The acute infusion of angiotensin II markedly increased the incidence of AAA in Apoe–/– mice, but not in Apoe–/–/IDO–/– mice, which presented decreased elastic lamina degradation and aortic expansion. These features were not altered by the reconstitution of bone marrow cells from IDO+/+ mice. Moreover, angiotensin II infusion instigated interferon-γ, which induced the expression of IDO and kynureninase and increased 3-hydroxyanthranilic acid (3-HAA) levels in the plasma and aortas of Apoe–/– mice, but not in IDO–/– mice. Both IDO and kynureninase controlled the production of 3-HAA in vascular smooth muscle cells. 3-HAA upregulated matrix metallopeptidase 2 via transcription factor nuclear factor-κB. Furthermore, kynureninase knockdown in mice restrained 3-HAA, matrix metallopeptidase 2, and resultant AAA formation by angiotensin II infusion.

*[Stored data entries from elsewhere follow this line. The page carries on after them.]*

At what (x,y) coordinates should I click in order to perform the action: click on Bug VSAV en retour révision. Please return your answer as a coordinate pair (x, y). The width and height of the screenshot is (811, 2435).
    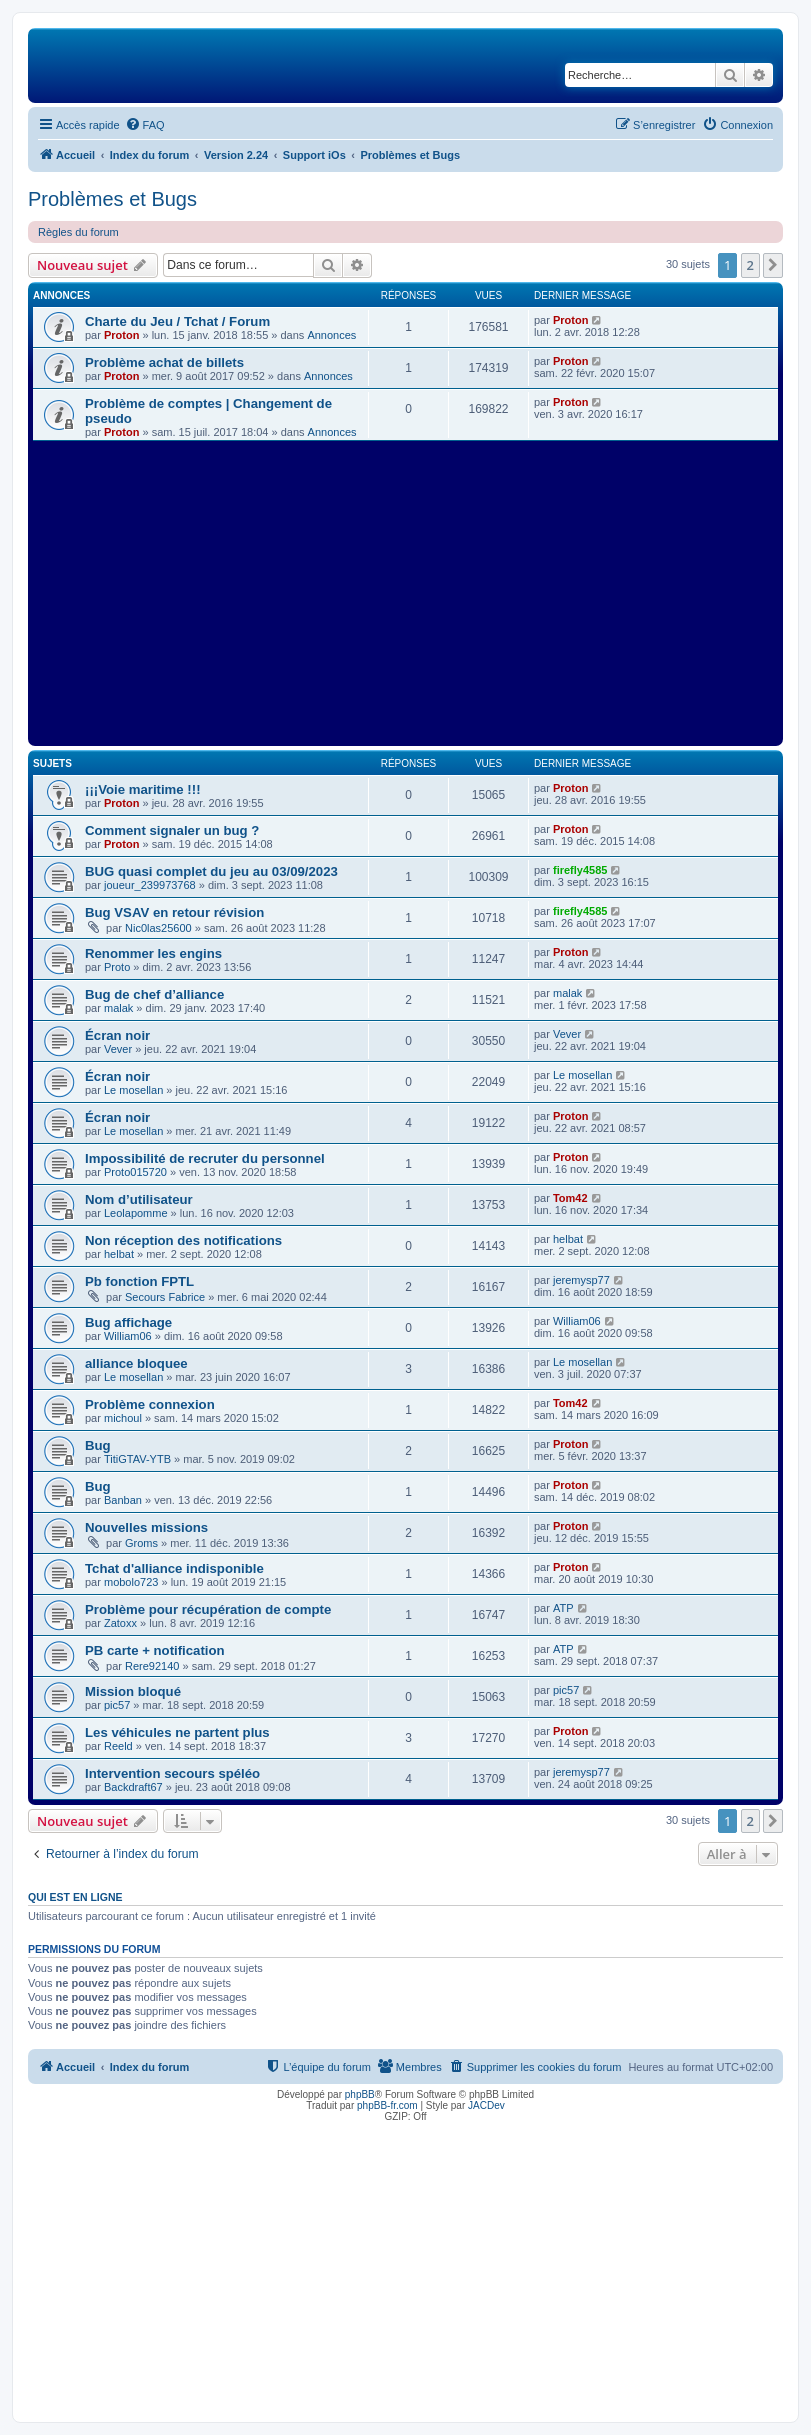     Looking at the image, I should click on (174, 912).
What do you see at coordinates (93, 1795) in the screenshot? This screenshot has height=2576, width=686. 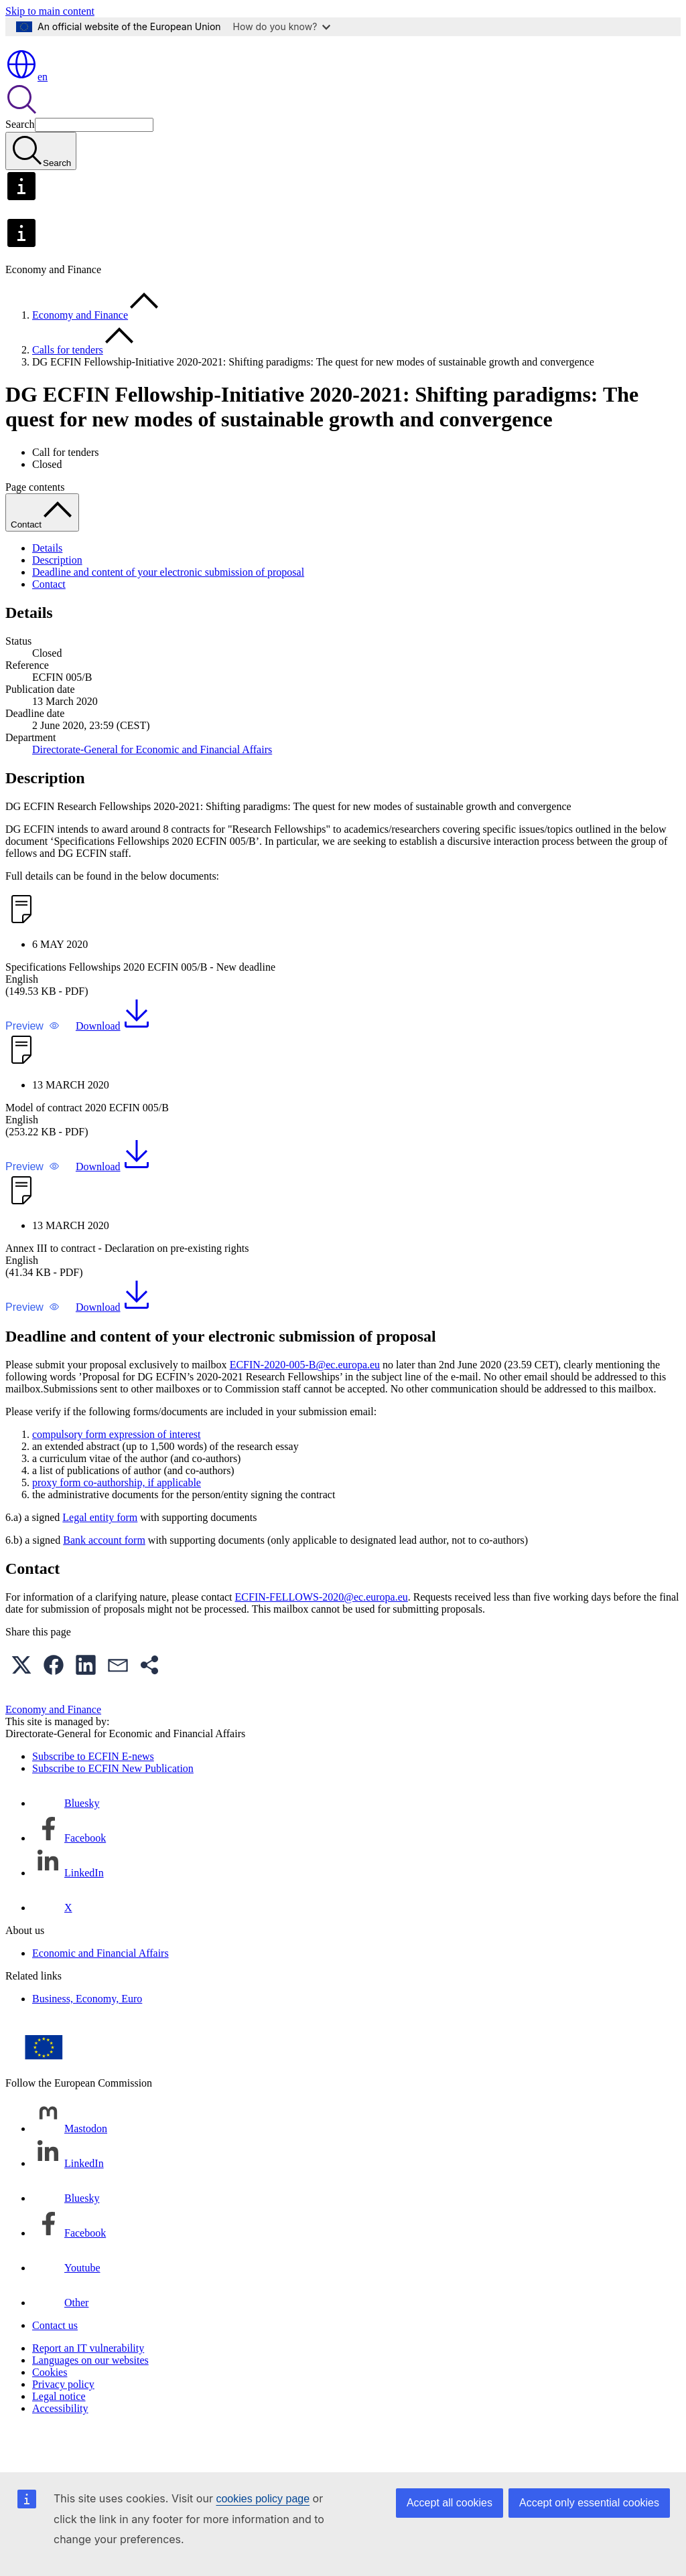 I see `Subscribe to ECFIN E-news` at bounding box center [93, 1795]. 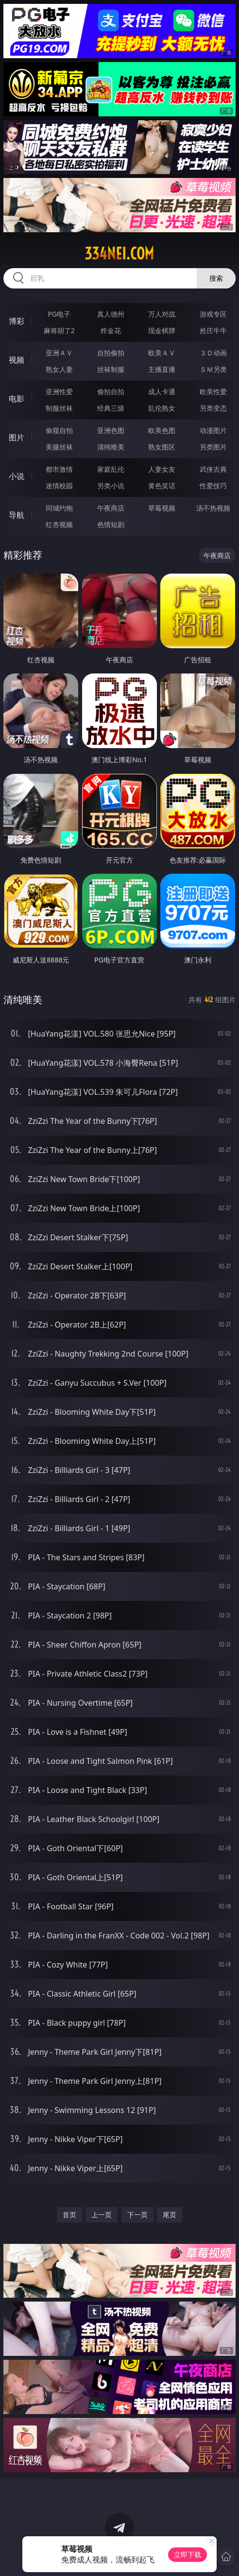  I want to click on 汤不热视频, so click(213, 507).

Intraperitoneal injections of 3-HAA into Apoe–/– and Apoe–/–/IDO–/– mice for 6 weeks increased the expression and activity of matrix metallopeptidase 2 in aortas without affecting metabolic parameters. Finally, human AAA samples had stronger staining with the antibodies against 3-HAA, IDO, and kynureninase than those in adjacent nonaneurysmal aortic sections of human AAA samples.


These data define a previously undescribed causative role for 3-HAA, which is a product of tryptophan metabolism, in AAA formation. Furthermore, these findings suggest that 3-HAA reduction may be a new target for treating cardiovascular diseases.